Transducers in Invasive Pressure Monitoring, by Dr. James DiNardo.
Hi, my name is Jim DiNardo. I'm a Professor of Anesthesia at Harvard Medical School, and
one of the cardiac ICU attendings here at Children's Hospital Boston. Today I'm going
to be talking about invasive monitoring, specifically arterial pressure monitoring and central venous
pressure monitoring. We're going to spend a little bit of time talking about transducers
and how they work.
Transducers.
Transducers are a system that converts a mechanical signal, which in this case-- in the case of
pressure monitoring-- both for arterial lines and central venous pressure lines, is a pulsatile
signal, and it's converted through the transducer, and then through this cable converted to a
digital signal pressure waveform, which is what you see on the monitor. And we're not
going to spend a lot of time talking about electronically how that works, but suffice
it to say that in order for a transducer to work, it has to be connected by a continuous
column of fluid to the fluid in the patient's body in the system that your monitoring, ideally
with no bubbles in it.
Because as we'll talk about the presence of bubbles in the transducer system degrades
the conversion of the pressure signal to the electronic signal that we see on the monitor
by damping out the pulses in the system. So, we have this continuous volume of fluid and
we have the transducer generally hooked to a flush system. In this case, this is normal
saline with a little bit of Heparin added running in about three mLs an hour, which
is pretty typical, And that may vary from institution to institution. And that's just
the volume of fluid necessary to keep the system free of clot and to prevent any thrombus
forming on the ends of the catheters, which will also degrade the quality of the system
and obviously creates a potential risk to the patient.
Zeroing the Transducer.
When you zero a transducer, basically what you're doing is telling the transducer system
and subsequently the monitor that the pressure being sent to the transducer is basically
atmospheric pressure.
So the way that's typically done is that we take the transducer and we turn the stopcock
off towards the patient so that the only pressure the transducer is seeing now is atmospheric
pressure. And that's the circumstance under which we zero a transducer.

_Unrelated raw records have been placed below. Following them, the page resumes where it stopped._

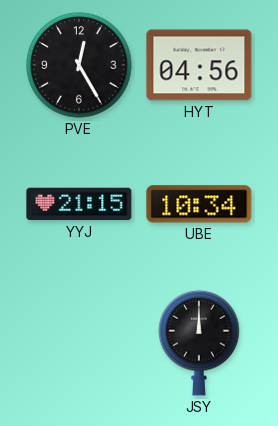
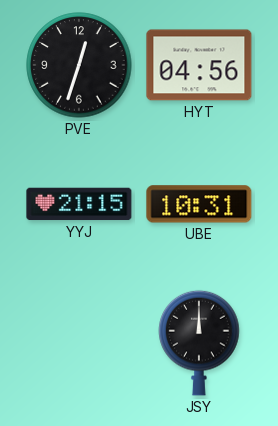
PVE: 12:25 -> 12:33
UBE: 10:34 -> 10:31
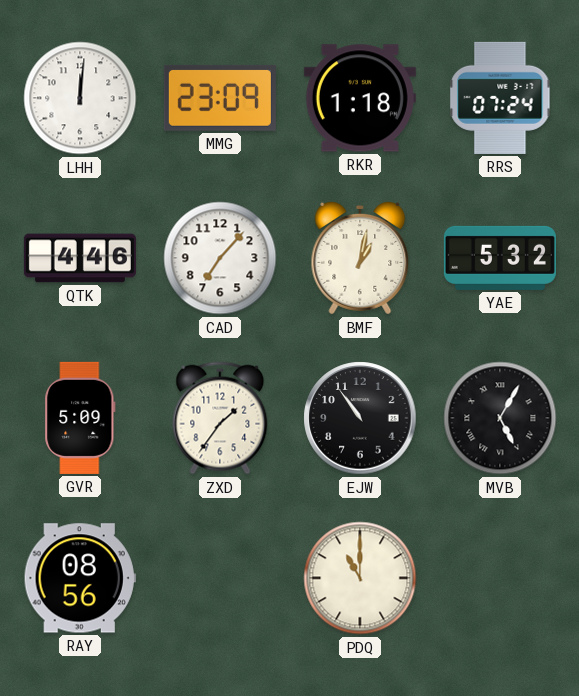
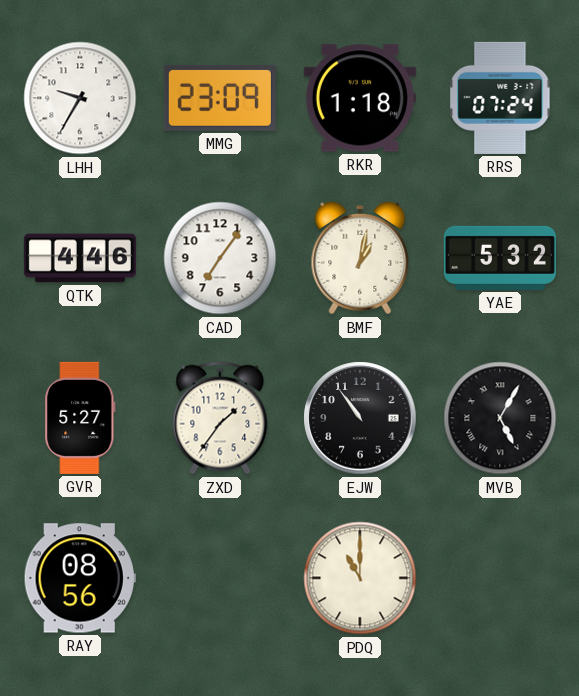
LHH: 12:01 -> 9:35
CAD: 7:07 -> 7:06
GVR: 5:09 -> 5:27
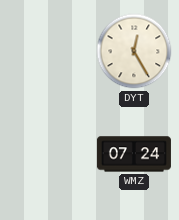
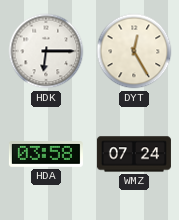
HDK: none -> 6:15
HDA: none -> 03:58
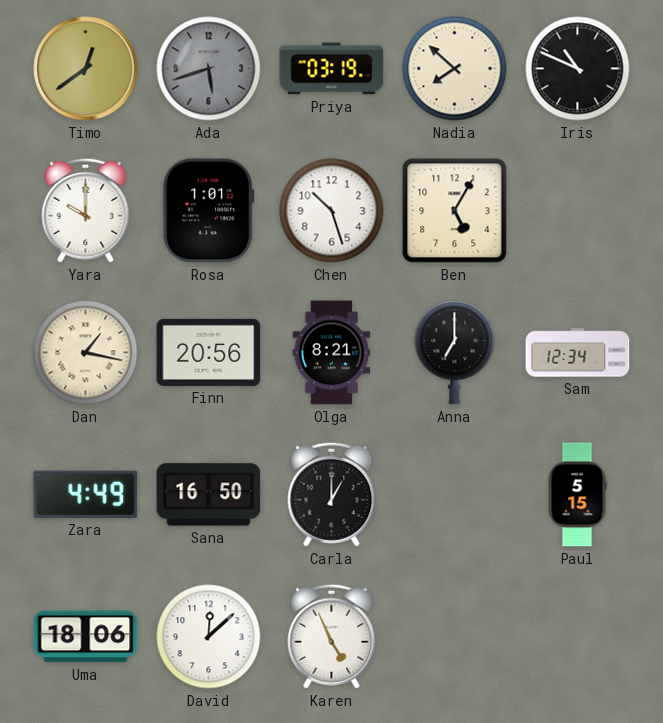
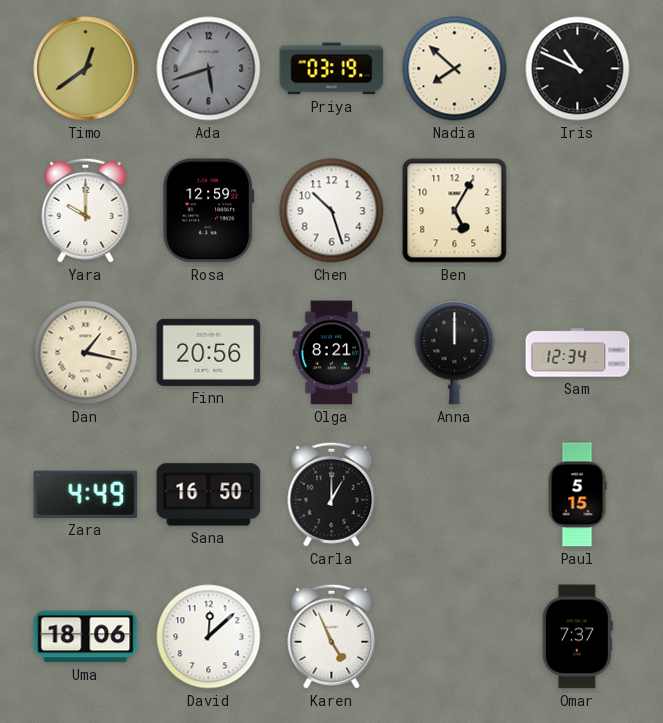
Rosa: 1:01 -> 12:59
Anna: 7:00 -> 12:00
Omar: none -> 7:37
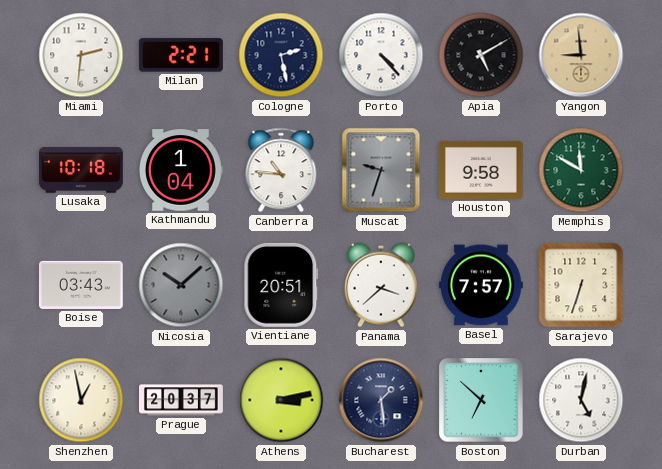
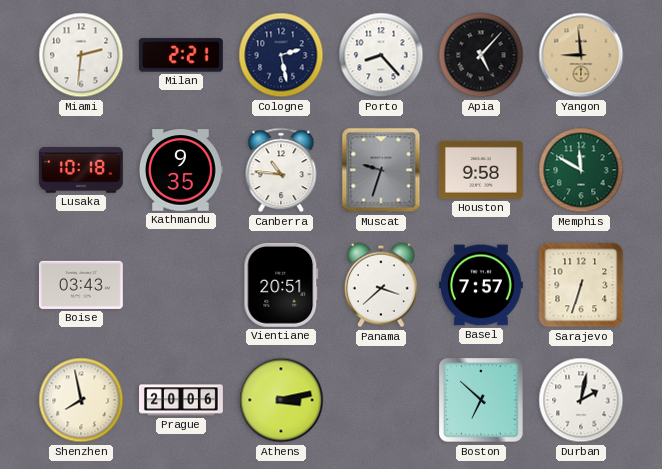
Porto: 4:23 -> 8:23
Apia: 5:10 -> 5:07
Kathmandu: 1:04 -> 9:35
Nicosia: 10:08 -> none
Shenzhen: 12:58 -> 7:58
Prague: 20:37 -> 20:06
Bucharest: 1:29 -> none
Durban: 5:02 -> 2:02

That tells the transducer to discount any other pressure except the atmospheric pressure
in the room. And ideally, the transducer would be here at the level of the patient's heart
or near the level of the patient's heart.
So once the transducer is zeroed, we now have this continuous column of fluid from the patient
vessel, in this case the artery, to the transducer. And as a consequence of that, we would get
a reliable trace here of the arterial blood pressure.
Importance of Placement.
The other important thing to keep in mind is that once the transducer is appropriately
zeroed to atmosphere, where it lies relative to the patient will influence the pressure
that we see on the screen. So for example, we know exactly how much pressure a column
of saline exerts in terms of millimeters of mercury.
So one centimeter of water is equivalent to about 0.8 millimeters of mercury. And just
keep that number in mind because what that means is that if I had zeroed this transducer
and I take it and I drop it down below the patient, the patient's arterial blood pressure
is going to rise in millimeters of mercury-- and that is both the systolic and the diastolic
and the mean blood pressure-- by an amount equal to the weight, if you will, of this
column of fluid.
So if I take the transducer and I drop it five inches below the patient, that's equal
to about nine millimeters of mercury of pressure. So this transducer now which was zeroed to
atmosphere is now seeing the patient's arterial pressure plus the weight of this column of
fluid five inches or so below the patient. And obviously, if I lower it even further,
I'm going to increase the weight of this column of fluid. And the pressure is going to be
even higher.
By the same token, if I take the transducer and put it up here, I'm now going to lower
the patient's arterial pressure by a quantity equal to this column of fluid again, but in
the other direction. So the point being that the patient's arterial pressure now, to reach
the transducer, has to overcome the pressure loss generated by raising the height of the
transducer. And in this case, if I raise it up five or so inches, I'm going to lower the
patient's arterial blood pressure by about nine or so millimeters of mercury.
Now, with an A line, that might not be so important. I mean, if your arterial blood
pressure is 100 and I drop the transducer on the floor, I may raise your arterial blood
pressure by, say, 15 or 20 millimeters of mercury, which is substantial but not a huge
amount. Where it becomes more important is the central venous pressure transducer.
If I'm dealing with a pressure of nine millimeters of mercury and the transducer is down below
the patient that same distance and I add nine millimeters of mercury now to the number I'm
seeing here, in essence I've increased the patient's CVP erroneously by 100%. The point
being that the position of a transducer is important in both instances.
But when you're measuring pressure in low pressure systems such as the CVP, it really
makes an enormous difference. And if you're using the CVP to make clinical decisions,
there's a big difference between a CVP of nine and a CVP of 18. So it's important to
remember that if I had zeroed this transducer and I take it and I drop it down below the
patient or if I raise it above the patient, it would give you an inaccurate pressure measurement.